Scam ads on Meta enabled large-scale looting of Australians’ savings, Forrest claims
Meta, the parent company of Facebook and Instagram, allegedly deleted key evidence in a landmark US lawsuit brought by mining billionaire Andrew “Twiggy” Forrest, who said the tech giant’s advertising systems were helping criminals plunder Australians’ savings on an industrial scale.
The US civil case is the highest-profile legal issue to date over the way Meta’s ad machine handles fraudulent content, and its outcome could reshape the rules for tech platforms globally.
Forrest’s fight began in 2021, when he sued Meta in a California court after years of his face being used in fake crypto ads on Facebook and Instagram, which were allegedly used to persuade ordinary Australians to hand over their savings to criminals.
Forrest’s legal team argues that Meta is not just a passive billboard for scammers, but that automated, AI-powered advertising tools, such as the “Advantage+” system, are also actively creating and amplifying fraudulent content. They say advertisers provide basic text, images and video, and Meta’s software then rewrites headlines, highlights key phrases, crops and boosts images, and selects thumbnails using generative AI to make pitches more appealing, before targeting systems push those ads to users most likely to click, including vulnerable investors in Australia.
In US legal filings viewed by this imprint, Forrest accuses Meta of ruining ad data vital to the case by failing to preserve the latest versions of nearly 30,000 fraudulent ads misusing his name and image, even though he was sent a letter in August 2019 warning of an impending lawsuit and demanding that it “preserve all data related to the ads.”
Forrest’s allegations echo one of Australia’s most notorious document destruction scandals. In 2002, Victorian Supreme Court judge Geoffrey Eames found that law firm Clayton Utz and its client British American Tobacco systematically destroyed thousands of scientific documents to deny dying cancer patient Rolah McCabe a fair trial; This finding, although rejected on appeal, led to legal reform and a reckoning over the destruction of institutional evidence.
Meta plans to argue that Section 230 of the U.S. Communications Decency Act, which protects platforms from liability for third-party content, protects it from Forrest’s claims.

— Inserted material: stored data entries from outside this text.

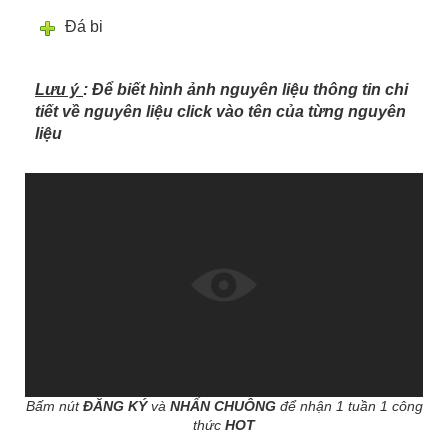
Đá bi
Lưu ý
: Để biết hình ảnh nguyên liệu thông tin chi
tiết về nguyên liệu click vào tên của từng nguyên
liệu
Bấm nút
ĐĂNG KÝ
và
NHẤN CHUÔNG
để nhận 1 tuần 1 công
thức
HOT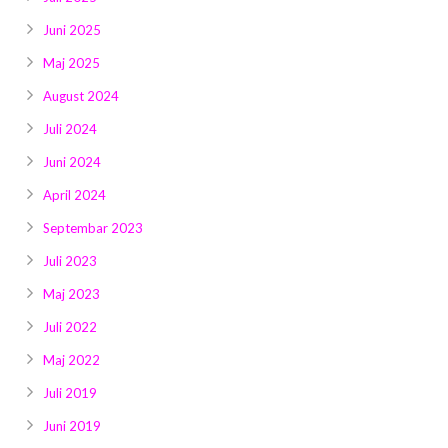
Juni 2025
Maj 2025
August 2024
Juli 2024
Juni 2024
April 2024
Septembar 2023
Juli 2023
Maj 2023
Juli 2022
Maj 2022
Juli 2019
Juni 2019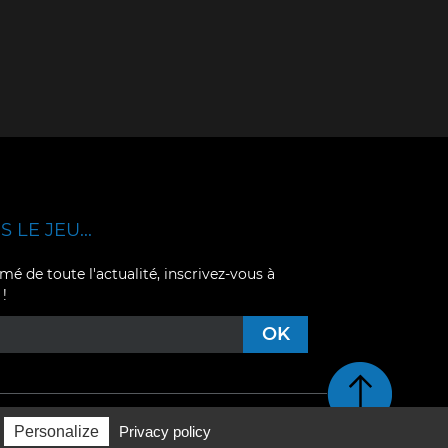
 LE JEU...
mé de toute l'actualité, inscrivez-vous à
 !
Retour en haut de pag
Personalize
Privacy policy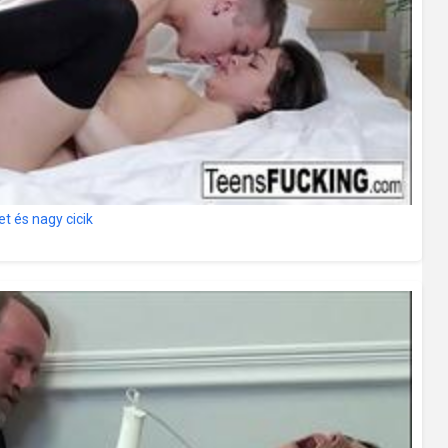
et és nagy cicik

But Forrest’s lawyers say Meta allowed key databases to continue to be automatically deleted and can no longer show how fraudulent ads actually appear on screen, or exactly how its systems altered the original ad material before people saw it.
Without that data, Forrest says, he can’t disprove Meta’s claim that anything illegal comes only from fraudulent advertisers.
access point
Forrest is asking U.S. District Judge P. Casey Pitts to find Meta violated federal evidence preservation rules and impose sanctions that would effectively weaken his Section 230 defense. He wants the judge to find sufficient doubt about Meta’s claim to legal immunity and for the jury to decide that; stopping Meta from arguing that the gaps in the records were Forrest’s problem; and telling jurors they can assume Meta’s advertising tools are on and working in full force on scam ads for which detailed data is currently missing.

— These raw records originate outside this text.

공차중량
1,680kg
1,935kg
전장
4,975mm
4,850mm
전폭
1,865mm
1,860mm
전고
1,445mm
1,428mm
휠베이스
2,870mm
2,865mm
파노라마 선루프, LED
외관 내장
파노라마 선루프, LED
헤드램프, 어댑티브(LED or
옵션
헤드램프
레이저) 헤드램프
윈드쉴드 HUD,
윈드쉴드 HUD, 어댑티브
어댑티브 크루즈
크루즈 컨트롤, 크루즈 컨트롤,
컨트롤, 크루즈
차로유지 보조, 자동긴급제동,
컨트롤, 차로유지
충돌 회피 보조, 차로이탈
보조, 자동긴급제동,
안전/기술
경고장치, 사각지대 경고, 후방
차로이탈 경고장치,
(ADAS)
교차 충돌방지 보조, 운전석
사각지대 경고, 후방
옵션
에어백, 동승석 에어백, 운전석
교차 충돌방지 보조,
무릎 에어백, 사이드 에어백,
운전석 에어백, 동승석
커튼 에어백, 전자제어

At a hearing on Feb. 24, fellow judge Virginia DeMarchi ordered Meta to disclose what, if any, fraud or fraudulent review it engages in after an advertiser hits “publish” but before it is delivered to users. The judge also ordered Meta to disclose any internal “scoring” it used to rate the likelihood of an ad violating its fraud policies and to report what it produced.
Meta denies wrongdoing and is given extra time to respond. A hearing is scheduled for April 16. The company also told the court that it acted diligently in discovery and pushed back on Forrest’s claims of plunder, that it did not routinely retain every final ad impression, and that some of the data it requested either did not exist in the form it described or was unduly burdensome to retrieve.

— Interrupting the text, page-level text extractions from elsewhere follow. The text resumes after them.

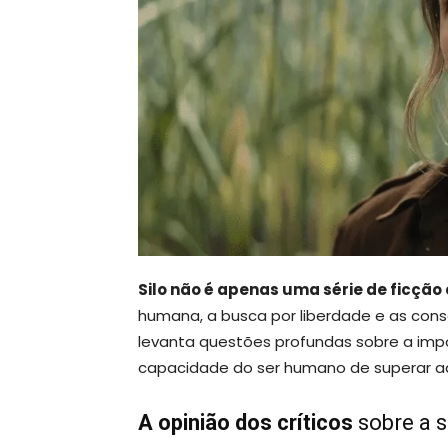
Silo não é apenas uma série de ficção 
humana, a busca por liberdade e as con
levanta questões profundas sobre a imp
capacidade do ser humano de superar a
A opinião dos críticos
sobre a s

Roughly a tenth of Meta’s total revenue comes from fraudulent advertising and banned products, according to internal documents reported by Reuters in November 2025. It showed that Meta predicted it would earn about US$16 billion ($22.6 billion) in 2024 – about 10 per cent of its annual revenue – from fraud and advertising for banned goods; An internal slide estimated that the company serves 15 billion “higher risk” scam ads to users every day across Facebook, Instagram and WhatsApp. Meta said the analysis was conducted to justify planned integrity investments, calling the figures “crude and overly inclusive.”
Australians lost more than $2 billion to fraud in 2024, according to combined data from the National Anti-Fraud Centre. Worldwide losses exceeded $1.4 trillion According to the Global Anti-Fraud Alliance.
Australia’s competition watchdog, the ACCC, is pursuing its own Federal Court case accusing Meta of profiting from scams, including a scheme that used images of former NSW premier Mike Baird to lure victims into fake crypto investments. This case is still in the courts.
Meta and Forrest have been contacted for comment. The case continues.